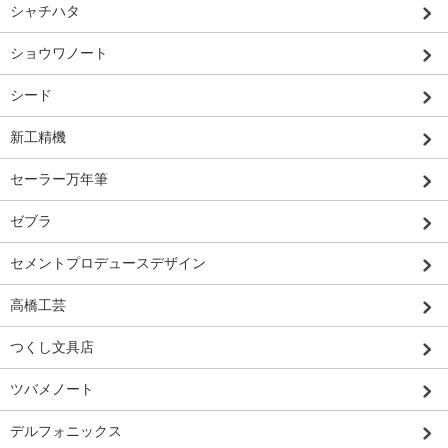
シャチハタ
ショウワノート
シード
新工精機
セーラー万年筆
ゼブラ
セメントプロデュースデザイン
高橋工芸
つくし文具店
ツバメノート
デルフォニックス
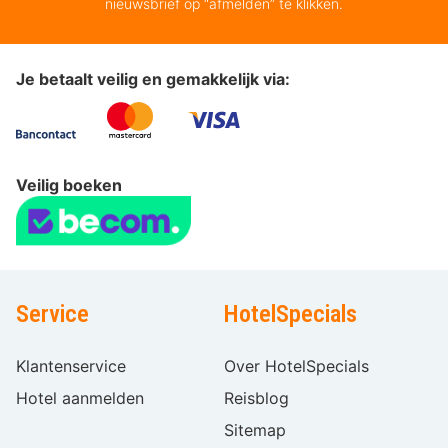
nieuwsbrief op “afmelden” te klikken.
Je betaalt veilig en gemakkelijk via:
Veilig boeken
Service
HotelSpecials
Klantenservice
Over HotelSpecials
Hotel aanmelden
Reisblog
Sitemap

--------------------

§ WHAT THE TASK ASKS
Give only how many lines above hold "HotelSpecials".

§ EXERCISE OUTPUT
2